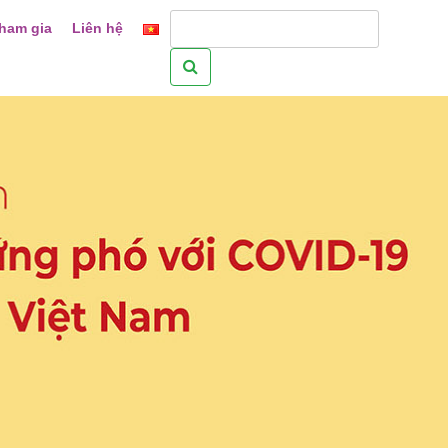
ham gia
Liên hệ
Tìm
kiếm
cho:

=====

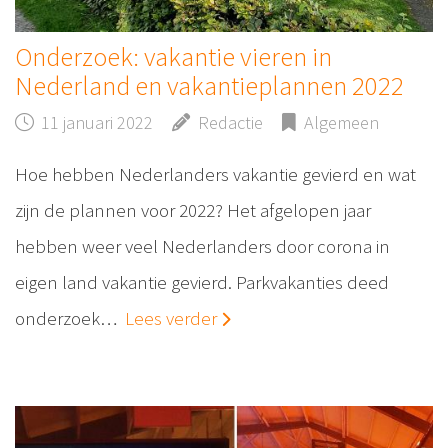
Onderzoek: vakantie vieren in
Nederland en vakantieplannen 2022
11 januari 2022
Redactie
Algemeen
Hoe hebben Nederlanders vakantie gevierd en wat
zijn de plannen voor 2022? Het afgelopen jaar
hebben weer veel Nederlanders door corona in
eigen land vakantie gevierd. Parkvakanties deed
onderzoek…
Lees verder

=====

## The problem
Across the records above, return every line that contains the word "Nederlanders".

## Response area
Hoe hebben Nederlanders vakantie gevierd en wat
hebben weer veel Nederlanders door corona in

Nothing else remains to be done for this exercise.